Teams guests, behind the scenes

Update 26.1.2021: Almost immediately after posting this I got a comment that “adhoc tenants” are being replaced in March with “one time passcode”. I have to say, thanks, finally!

https://redmondmag.com/articles/2021/01/05/one-time-azure-passcode.aspx


In this post I’m trying explain you the following situation:

I’m an enterprise Teams admin and I want to see the end user experience of a user that is being invited as a guest to my Teams tenant. I have a private Outlook account that has been enhanced with Office 365 Home subscription and a custom domain.

What happens and why? How to revert the changes once you’re ready?

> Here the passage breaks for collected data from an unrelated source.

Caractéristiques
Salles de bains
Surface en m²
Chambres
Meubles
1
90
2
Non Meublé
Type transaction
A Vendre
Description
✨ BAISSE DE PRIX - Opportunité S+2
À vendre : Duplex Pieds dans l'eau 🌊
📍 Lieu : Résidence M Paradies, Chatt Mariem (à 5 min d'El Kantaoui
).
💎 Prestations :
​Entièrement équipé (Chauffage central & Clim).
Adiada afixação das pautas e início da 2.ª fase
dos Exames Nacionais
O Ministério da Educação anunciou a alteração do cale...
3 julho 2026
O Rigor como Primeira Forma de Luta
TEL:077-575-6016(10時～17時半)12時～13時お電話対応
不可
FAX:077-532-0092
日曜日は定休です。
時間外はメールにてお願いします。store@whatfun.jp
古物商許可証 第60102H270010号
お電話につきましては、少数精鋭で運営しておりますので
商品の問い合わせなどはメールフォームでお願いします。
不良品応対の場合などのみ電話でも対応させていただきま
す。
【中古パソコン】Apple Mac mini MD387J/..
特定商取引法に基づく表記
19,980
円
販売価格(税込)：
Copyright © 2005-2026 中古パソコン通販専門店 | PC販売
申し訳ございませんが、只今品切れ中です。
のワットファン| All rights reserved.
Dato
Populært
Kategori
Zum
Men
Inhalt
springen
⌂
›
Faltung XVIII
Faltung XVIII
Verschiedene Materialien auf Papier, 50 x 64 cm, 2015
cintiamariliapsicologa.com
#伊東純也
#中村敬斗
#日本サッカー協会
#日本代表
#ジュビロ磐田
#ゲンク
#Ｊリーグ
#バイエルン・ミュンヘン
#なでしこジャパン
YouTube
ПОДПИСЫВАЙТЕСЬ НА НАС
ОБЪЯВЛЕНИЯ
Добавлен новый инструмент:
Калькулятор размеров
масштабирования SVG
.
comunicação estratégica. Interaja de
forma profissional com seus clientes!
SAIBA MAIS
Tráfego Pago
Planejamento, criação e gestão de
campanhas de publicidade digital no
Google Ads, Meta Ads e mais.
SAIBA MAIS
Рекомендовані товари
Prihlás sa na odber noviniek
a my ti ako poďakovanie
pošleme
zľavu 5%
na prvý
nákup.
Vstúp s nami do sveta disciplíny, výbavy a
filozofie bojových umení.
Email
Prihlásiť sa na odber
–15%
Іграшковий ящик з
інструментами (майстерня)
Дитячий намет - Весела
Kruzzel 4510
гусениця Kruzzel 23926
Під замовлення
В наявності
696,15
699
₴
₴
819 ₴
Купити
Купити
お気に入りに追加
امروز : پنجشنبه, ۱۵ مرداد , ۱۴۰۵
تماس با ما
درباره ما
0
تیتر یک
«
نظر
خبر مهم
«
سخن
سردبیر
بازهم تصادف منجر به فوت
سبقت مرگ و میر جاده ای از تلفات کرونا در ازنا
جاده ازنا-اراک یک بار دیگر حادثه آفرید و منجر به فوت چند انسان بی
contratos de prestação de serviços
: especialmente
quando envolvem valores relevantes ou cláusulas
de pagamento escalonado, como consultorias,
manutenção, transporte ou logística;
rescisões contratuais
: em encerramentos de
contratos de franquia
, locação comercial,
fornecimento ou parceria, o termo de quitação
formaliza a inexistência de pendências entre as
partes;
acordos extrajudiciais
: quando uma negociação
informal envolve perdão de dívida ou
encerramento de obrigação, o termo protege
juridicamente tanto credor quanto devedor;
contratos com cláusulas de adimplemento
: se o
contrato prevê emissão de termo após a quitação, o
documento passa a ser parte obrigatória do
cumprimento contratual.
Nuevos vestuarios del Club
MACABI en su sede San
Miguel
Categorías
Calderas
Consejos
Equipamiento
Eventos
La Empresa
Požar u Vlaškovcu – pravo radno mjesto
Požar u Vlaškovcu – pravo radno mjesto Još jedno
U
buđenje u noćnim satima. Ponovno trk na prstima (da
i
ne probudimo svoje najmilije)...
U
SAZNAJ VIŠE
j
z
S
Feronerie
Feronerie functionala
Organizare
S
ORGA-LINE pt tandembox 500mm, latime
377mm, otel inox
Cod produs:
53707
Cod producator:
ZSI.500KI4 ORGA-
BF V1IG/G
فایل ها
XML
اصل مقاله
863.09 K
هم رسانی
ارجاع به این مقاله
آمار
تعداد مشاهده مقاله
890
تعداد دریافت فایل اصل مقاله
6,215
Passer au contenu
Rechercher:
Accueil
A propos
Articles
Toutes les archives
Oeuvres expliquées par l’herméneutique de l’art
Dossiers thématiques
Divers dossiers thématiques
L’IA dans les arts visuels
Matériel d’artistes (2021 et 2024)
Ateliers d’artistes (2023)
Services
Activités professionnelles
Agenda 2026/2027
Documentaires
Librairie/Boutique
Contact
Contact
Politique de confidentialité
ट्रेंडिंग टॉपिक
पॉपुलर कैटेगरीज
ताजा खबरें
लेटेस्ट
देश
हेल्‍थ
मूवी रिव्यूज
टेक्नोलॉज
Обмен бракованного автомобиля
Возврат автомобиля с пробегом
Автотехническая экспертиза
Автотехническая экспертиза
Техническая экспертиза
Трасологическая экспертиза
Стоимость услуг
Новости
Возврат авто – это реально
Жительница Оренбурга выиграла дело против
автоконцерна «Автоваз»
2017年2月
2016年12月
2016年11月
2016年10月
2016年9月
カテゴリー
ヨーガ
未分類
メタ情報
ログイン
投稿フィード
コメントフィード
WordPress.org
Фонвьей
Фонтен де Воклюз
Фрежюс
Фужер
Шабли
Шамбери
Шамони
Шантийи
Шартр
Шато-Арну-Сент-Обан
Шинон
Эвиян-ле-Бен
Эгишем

  1. Adding my private email as a guest user to the enterprise teams
  2. I’m getting the invitation email as expected
  3. The guest user gets created to my enterprise AzureAD
  4. Clicking the invitation link I’m prompted to set up an account. This is because my email address had only a personal Microsoft account attached to it
  5. I’m also prompted for a pin code to verify that I have access to the specified email
  6. Next prompt asks to give certain permissions for the inviting AzureAD tenant. After accepting this one the invitation process is finished
  7. This is when unwanted things start to happen. Now both my private Microsoft account and this new account created for the Teams guest usage use the same email address. Because of this Microsoft is going to have issues figuring out which one I’m trying to use. For my personal account this broke passwordless functionality, Outlook and caused login issues including this annoying popup every time
  8. While accepting the guest invitation a new AzureAD tenant was created in the background
  9. One might think that removing the guest user from enterprise AzureAD would help
  10. … and when it didn’t help, maybe permanent deletion does? No luck with this one either. It is important to understand that the guest account in the inviting AzureAD is basically only a reference (actually it has some local attributes also) to another directory. No changes are written in any direction after accepting the invitation (at which time the user name etc. gets copied from invited directory). So changing or removing the guest account makes no difference to the other side. This is why my email address still has two accounts tied to it and the problem remains.
  11. Looking at the newly created AzureAD (created by the guest invitation) we can see that my account is still there. I actually logged in to the https://portal.azure.com portal with that account created in the step 4
  12. That user account has only “user” permissions to that AzureAD tenant so we need to do some more steps to solve this problem. We can begin by logging in to the https://office.com portal
  13. From the left navigation we can select the “admin” view
  14. This redirects us to https://admin.microsoft.com/admintakeover
  15. I need to verify that I own the domain. This is done by adding a TXT record to the domain DNS
  16. Verification can be done almost immediately. After doing this my account gets Global Administrator permissions
  17. Then its good time to read from https://docs.microsoft.com/en-us/azure/active-directory/enterprise-users/directory-delete-howto what is needed to delete this AzureAD tenant. First requirement is using external account. So I’m inviting a guest for this purpose
  18. Then I need to add Global Administrator permissions for this invited account. This can be done in the https://admin.microsoft.com portal
  19. Before being able to administrate this AzureAD with the invited account, you must first accept the invitation. In case you don’t have access to the mailbox of that user account you can acquire the invite link from the https://portal.azure.com portal
  20. After selecting “Resend Invitation” you are provided with a option to copy the invitation URL
  21. Then you can login to the https://portal.azure.com. Remember to switch to the directory that you plan to delete
  22. Next step is removing all local accounts from this AzureAD. This time it means the only one that was created by step 4
  23. Then we can return to AzureAD “Overview” and select “Delete tenant”
  24. The wizard is easy to follow. It gives some steps to fix before going further
  25. I’m going to select “Get permission to delete Azure resources” first. This actually only adds full permissions to all Azure subscriptions connected to this AzureAD tenant. This time it only verifies that I have no Azure subscriptions present
  26. Then I’m selecting “Delete all free subscriptions”. This refers to licenses. “Rights Management Adhoc” subscription had been automatically added so it must be removed at this stage
  27. Finally we are ready to remove this AzureAD tenant to cleanup the rest of this experiment
  28. All done. Finally my private email address has only one account attached to it. No more prompts for selecting which one I want to use. Also Outlook and authentication started to work again as expected

This was a good exercise for me to understand better this one kind of use case. The only worry I have is with the fact that some other might encounter this also and what if that poor human doesn’t happen to be an IT professional? There is nothing that inviting party would be able to fix. I tried to ask for instructions from Microsoft myself with no luck. Office 365 Home and custom domains are targeted to consumers, so this unfortunate scenario might happen to some else as well.